The Director for the Commission of Pan African Affairs (CPAA), Deryck Murray, has expressed the view that the Kadooment festivities should represent Emancipation.
While speaking to the media at the Bongani Festival at Blenheim Playing Field on Emancipation Day, the Director indicated that cultural practitioners needed to place more emphasis on Emancipation during what could be described as Crop Over’s main event.
“Ideally, what should happen is that Kadooment should really be…if the mindset was correct… a day for our full mental and physical Emancipation, but that requires that the artists, the promoters, the cultural practitioners, the people who put together the bands and so on, take some time and infuse everything we’re doing…with themes surrounding our liberation,” he suggested.

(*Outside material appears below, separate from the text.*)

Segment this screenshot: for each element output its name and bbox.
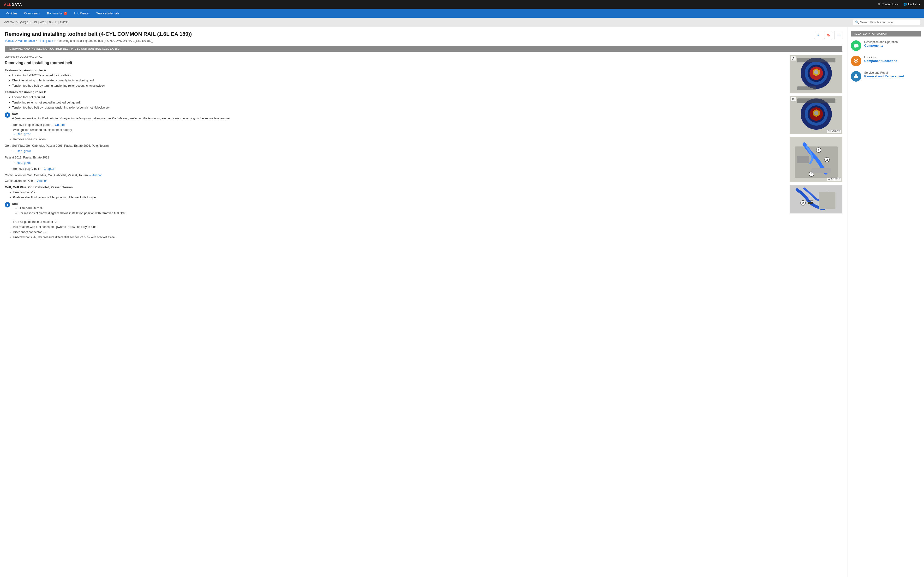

Mr. Murray lamented that many persons have forgotten and took for granted “the great cost that we paid and that we continue to pay to purchase our freedom.
Noting that the CPAA continues to promote public education and engagement on Afrocentric matters such as Emancipation, Mr. Murray pointed to the recent inclusion of the Freedom Corridor Tour.
The tour, which beings at the Emancipation Statue in Haggatt Hall, travels to sites relevant to the lives of Barbados’ National Heroes, with a focus on Emancipation and the role that the National Heroes played in the country’s development.